Task directions ::
Every line of the data below is to be given again as it appears, with the images removed.

Available records ::
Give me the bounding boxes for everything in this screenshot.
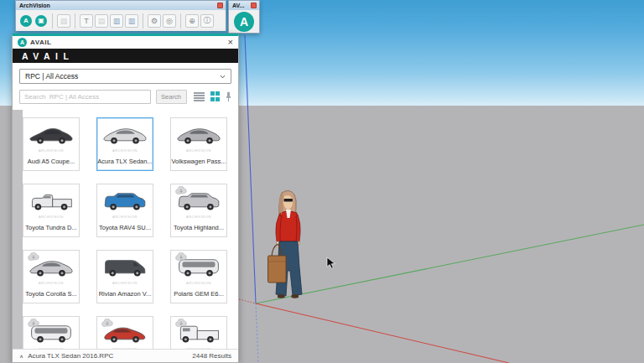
cloud-download-icon [174, 319, 188, 328]
item-thumbnail: ARCHVISION [171, 317, 226, 349]
item-label: Toyota Corolla S... [23, 286, 79, 303]
grid-view-icon[interactable] [210, 91, 221, 101]
close-icon[interactable] [217, 3, 223, 8]
library-item[interactable]: ARCHVISION Audi A5 Coupe... [23, 117, 80, 171]
search-input[interactable] [19, 90, 151, 104]
columns-b-icon[interactable]: ▥ [125, 14, 138, 28]
asset-grid: ARCHVISION Audi A5 Coupe... ARCHVISION A… [23, 110, 238, 349]
columns-a-icon[interactable]: ▥ [110, 14, 123, 28]
archvision-toolbar-window: ArchVision A▣▨T▤▥▥⚙◎⊕ⓘ [15, 0, 226, 31]
material-icon[interactable]: ▨ [57, 14, 70, 28]
library-item[interactable]: ARCHVISION Acura TLX Sedan... [96, 117, 153, 171]
archvision-window-title: ArchVision [19, 1, 50, 10]
watermark: ARCHVISION [97, 215, 153, 219]
vehicle-image [101, 189, 148, 215]
avail-logo-icon[interactable]: A [234, 12, 254, 32]
toolbar-separator [180, 13, 181, 29]
item-label: Toyota Highland... [171, 220, 226, 236]
item-label: Rivian Amazon V... [97, 286, 153, 303]
toolbar-separator [75, 13, 75, 29]
watermark: ARCHVISION [171, 215, 226, 219]
text-document-icon[interactable]: T [80, 14, 93, 28]
results-count: 2448 Results [192, 352, 231, 360]
avail-logo-icon[interactable]: A [20, 15, 32, 27]
item-thumbnail: ARCHVISION [171, 251, 226, 286]
avail-content-icon[interactable]: ▣ [35, 15, 47, 27]
avail-panel-titlebar[interactable]: A AVAIL × [13, 36, 238, 49]
item-label: Polaris GEM E6... [171, 286, 226, 303]
library-item[interactable]: ARCHVISION Toyota RAV4 SU... [96, 184, 153, 237]
sketchup-viewport[interactable]: ArchVision A▣▨T▤▥▥⚙◎⊕ⓘ AV... A A AVAIL ×… [0, 0, 644, 363]
cloud-download-icon [27, 252, 40, 262]
avail-logo-icon: A [18, 38, 27, 47]
search-row: Search [19, 89, 231, 104]
scrollbar[interactable] [13, 110, 23, 349]
item-label: Toyota Tundra D... [23, 220, 79, 236]
item-thumbnail: ARCHVISION [97, 184, 153, 220]
vehicle-image [28, 123, 75, 148]
channel-dropdown[interactable]: RPC | All Access [19, 69, 231, 84]
library-item[interactable]: ARCHVISION Polaris GEM E6... [170, 250, 227, 303]
channel-dropdown-value: RPC | All Access [25, 72, 78, 80]
library-item[interactable]: ARCHVISION Toyota Corolla S... [23, 250, 80, 303]
item-label: Toyota RAV4 SU... [97, 220, 153, 236]
item-thumbnail: ARCHVISION [171, 118, 226, 153]
watermark: ARCHVISION [23, 215, 79, 219]
vehicle-image [101, 256, 148, 281]
library-item[interactable]: ARCHVISION [23, 316, 80, 349]
item-thumbnail: ARCHVISION [97, 251, 153, 286]
archvision-titlebar[interactable]: ArchVision [16, 1, 226, 10]
chevron-down-icon [220, 74, 226, 80]
watermark: ARCHVISION [23, 281, 79, 285]
vehicle-image [101, 123, 148, 148]
library-item[interactable]: ARCHVISION [170, 316, 227, 349]
render-settings-icon[interactable]: ⚙ [148, 14, 161, 28]
avail-brand-banner: AVAIL [13, 49, 238, 63]
toolbar-separator [143, 13, 143, 29]
library-item[interactable]: ARCHVISION Volkswagen Pass... [170, 117, 227, 171]
cloud-download-icon [174, 252, 188, 262]
camera-icon[interactable]: ◎ [163, 14, 176, 28]
close-icon[interactable] [251, 3, 257, 8]
watermark: ARCHVISION [171, 281, 226, 285]
cloud-download-icon [101, 319, 114, 328]
avail-panel-title: AVAIL [30, 39, 228, 46]
status-bar: ∧ Acura TLX Sedan 2016.RPC 2448 Results [13, 349, 238, 362]
pin-icon[interactable] [226, 91, 231, 102]
globe-icon[interactable]: ⊕ [185, 14, 199, 28]
cloud-download-icon [27, 319, 40, 328]
item-thumbnail: ARCHVISION [97, 317, 153, 349]
avail-mini-titlebar[interactable]: AV... [229, 1, 259, 10]
close-icon[interactable]: × [228, 38, 233, 47]
watermark: ARCHVISION [97, 281, 153, 285]
avail-mini-window-title: AV... [232, 1, 244, 10]
item-thumbnail: ARCHVISION [23, 184, 79, 220]
watermark: ARCHVISION [23, 148, 79, 153]
avail-mini-window: AV... A [228, 0, 260, 34]
item-label: Audi A5 Coupe... [23, 153, 79, 170]
item-thumbnail: ARCHVISION [171, 184, 226, 220]
search-button[interactable]: Search [156, 90, 187, 104]
watermark: ARCHVISION [171, 148, 226, 153]
item-label: Volkswagen Pass... [171, 153, 226, 170]
list-view-icon[interactable] [194, 92, 205, 101]
item-thumbnail: ARCHVISION [97, 118, 153, 153]
library-item[interactable]: ARCHVISION Toyota Tundra D... [23, 184, 80, 237]
watermark: ARCHVISION [97, 148, 153, 153]
toolbar-separator [52, 13, 53, 29]
cloud-download-icon [174, 186, 188, 195]
item-thumbnail: ARCHVISION [23, 317, 79, 349]
selected-file-name: Acura TLX Sedan 2016.RPC [28, 352, 113, 360]
chevron-up-icon[interactable]: ∧ [19, 353, 23, 358]
library-item[interactable]: ARCHVISION [96, 316, 153, 349]
avail-panel: A AVAIL × AVAIL RPC | All Access Search [12, 34, 239, 363]
item-thumbnail: ARCHVISION [23, 251, 79, 286]
item-label: Acura TLX Sedan... [97, 153, 153, 170]
library-item[interactable]: ARCHVISION Rivian Amazon V... [96, 250, 153, 303]
vehicle-image [175, 123, 222, 148]
library-item[interactable]: ARCHVISION Toyota Highland... [170, 184, 227, 237]
item-thumbnail: ARCHVISION [23, 118, 79, 153]
vehicle-image [28, 189, 75, 215]
document-icon[interactable]: ▤ [95, 14, 108, 28]
about-icon[interactable]: ⓘ [200, 14, 214, 28]
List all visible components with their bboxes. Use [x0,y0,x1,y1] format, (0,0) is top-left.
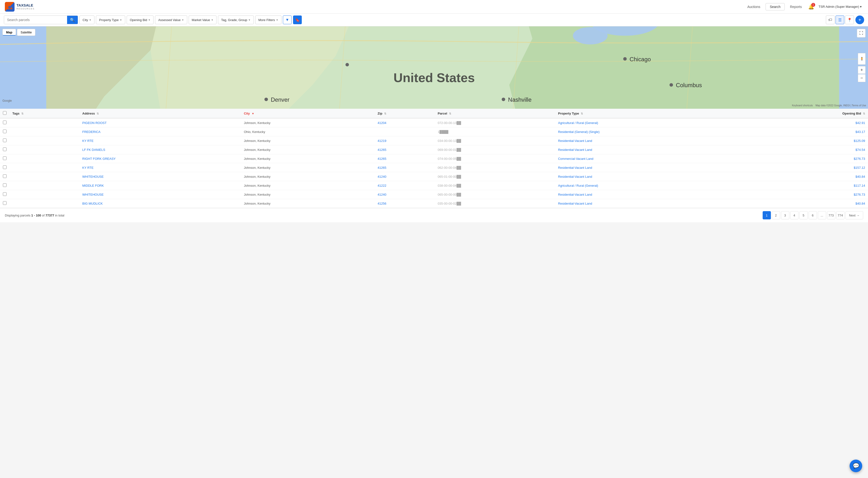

Your response ::
Give me the bounding boxes for everything in this screenshot.
cloud-download-icon [174, 319, 188, 328]
item-thumbnail: ARCHVISION [171, 317, 226, 349]
item-label: Toyota Corolla S... [23, 286, 79, 303]
grid-view-icon[interactable] [210, 91, 221, 101]
close-icon[interactable] [217, 3, 223, 8]
library-item[interactable]: ARCHVISION Audi A5 Coupe... [23, 117, 80, 171]
search-input[interactable] [19, 90, 151, 104]
columns-b-icon[interactable]: ▥ [125, 14, 138, 28]
asset-grid: ARCHVISION Audi A5 Coupe... ARCHVISION A… [23, 110, 238, 349]
columns-a-icon[interactable]: ▥ [110, 14, 123, 28]
archvision-toolbar-window: ArchVision A▣▨T▤▥▥⚙◎⊕ⓘ [15, 0, 226, 31]
material-icon[interactable]: ▨ [57, 14, 70, 28]
library-item[interactable]: ARCHVISION Acura TLX Sedan... [96, 117, 153, 171]
archvision-window-title: ArchVision [19, 1, 50, 10]
watermark: ARCHVISION [97, 215, 153, 219]
vehicle-image [101, 189, 148, 215]
avail-logo-icon[interactable]: A [234, 12, 254, 32]
toolbar-separator [180, 13, 181, 29]
item-label: Toyota Highland... [171, 220, 226, 236]
item-label: Rivian Amazon V... [97, 286, 153, 303]
toolbar-separator [75, 13, 75, 29]
watermark: ARCHVISION [171, 215, 226, 219]
text-document-icon[interactable]: T [80, 14, 93, 28]
results-count: 2448 Results [192, 352, 231, 360]
avail-logo-icon[interactable]: A [20, 15, 32, 27]
item-thumbnail: ARCHVISION [171, 251, 226, 286]
avail-content-icon[interactable]: ▣ [35, 15, 47, 27]
avail-panel-titlebar[interactable]: A AVAIL × [13, 36, 238, 49]
item-label: Polaris GEM E6... [171, 286, 226, 303]
library-item[interactable]: ARCHVISION Toyota RAV4 SU... [96, 184, 153, 237]
sketchup-viewport[interactable]: ArchVision A▣▨T▤▥▥⚙◎⊕ⓘ AV... A A AVAIL ×… [0, 0, 644, 363]
cloud-download-icon [27, 252, 40, 262]
avail-logo-icon: A [18, 38, 27, 47]
search-row: Search [19, 89, 231, 104]
scrollbar[interactable] [13, 110, 23, 349]
item-label: Toyota Tundra D... [23, 220, 79, 236]
item-thumbnail: ARCHVISION [97, 184, 153, 220]
vehicle-image [28, 123, 75, 148]
channel-dropdown[interactable]: RPC | All Access [19, 69, 231, 84]
library-item[interactable]: ARCHVISION Polaris GEM E6... [170, 250, 227, 303]
channel-dropdown-value: RPC | All Access [25, 72, 78, 80]
library-item[interactable]: ARCHVISION Toyota Corolla S... [23, 250, 80, 303]
item-label: Toyota RAV4 SU... [97, 220, 153, 236]
item-thumbnail: ARCHVISION [171, 118, 226, 153]
watermark: ARCHVISION [23, 215, 79, 219]
vehicle-image [101, 256, 148, 281]
library-item[interactable]: ARCHVISION [23, 316, 80, 349]
item-thumbnail: ARCHVISION [97, 251, 153, 286]
archvision-titlebar[interactable]: ArchVision [16, 1, 226, 10]
chevron-down-icon [220, 74, 226, 80]
watermark: ARCHVISION [23, 281, 79, 285]
vehicle-image [101, 123, 148, 148]
library-item[interactable]: ARCHVISION [170, 316, 227, 349]
render-settings-icon[interactable]: ⚙ [148, 14, 161, 28]
avail-brand-banner: AVAIL [13, 49, 238, 63]
toolbar-separator [143, 13, 143, 29]
library-item[interactable]: ARCHVISION Volkswagen Pass... [170, 117, 227, 171]
cloud-download-icon [174, 252, 188, 262]
camera-icon[interactable]: ◎ [163, 14, 176, 28]
close-icon[interactable] [251, 3, 257, 8]
watermark: ARCHVISION [171, 281, 226, 285]
cloud-download-icon [101, 319, 114, 328]
avail-panel-title: AVAIL [30, 39, 228, 46]
status-bar: ∧ Acura TLX Sedan 2016.RPC 2448 Results [13, 349, 238, 362]
pin-icon[interactable] [226, 91, 231, 102]
globe-icon[interactable]: ⊕ [185, 14, 199, 28]
cloud-download-icon [27, 319, 40, 328]
item-thumbnail: ARCHVISION [97, 317, 153, 349]
avail-mini-titlebar[interactable]: AV... [229, 1, 259, 10]
close-icon[interactable]: × [228, 38, 233, 47]
watermark: ARCHVISION [97, 281, 153, 285]
avail-mini-window-title: AV... [232, 1, 244, 10]
item-thumbnail: ARCHVISION [23, 184, 79, 220]
watermark: ARCHVISION [23, 148, 79, 153]
avail-mini-window: AV... A [228, 0, 260, 34]
item-label: Audi A5 Coupe... [23, 153, 79, 170]
item-thumbnail: ARCHVISION [171, 184, 226, 220]
search-button[interactable]: Search [156, 90, 187, 104]
watermark: ARCHVISION [171, 148, 226, 153]
item-label: Volkswagen Pass... [171, 153, 226, 170]
list-view-icon[interactable] [194, 92, 205, 101]
item-thumbnail: ARCHVISION [97, 118, 153, 153]
library-item[interactable]: ARCHVISION Toyota Tundra D... [23, 184, 80, 237]
watermark: ARCHVISION [97, 148, 153, 153]
toolbar-separator [52, 13, 53, 29]
cloud-download-icon [174, 186, 188, 195]
item-thumbnail: ARCHVISION [23, 317, 79, 349]
selected-file-name: Acura TLX Sedan 2016.RPC [28, 352, 113, 360]
chevron-up-icon[interactable]: ∧ [19, 353, 23, 358]
library-item[interactable]: ARCHVISION [96, 316, 153, 349]
avail-panel: A AVAIL × AVAIL RPC | All Access Search [12, 34, 239, 363]
item-thumbnail: ARCHVISION [23, 251, 79, 286]
item-label: Acura TLX Sedan... [97, 153, 153, 170]
library-item[interactable]: ARCHVISION Rivian Amazon V... [96, 250, 153, 303]
vehicle-image [175, 123, 222, 148]
library-item[interactable]: ARCHVISION Toyota Highland... [170, 184, 227, 237]
item-thumbnail: ARCHVISION [23, 118, 79, 153]
vehicle-image [28, 189, 75, 215]
document-icon[interactable]: ▤ [95, 14, 108, 28]
about-icon[interactable]: ⓘ [200, 14, 214, 28]
List all visible components with their bboxes. Use [x0,y0,x1,y1] format, (0,0) is top-left.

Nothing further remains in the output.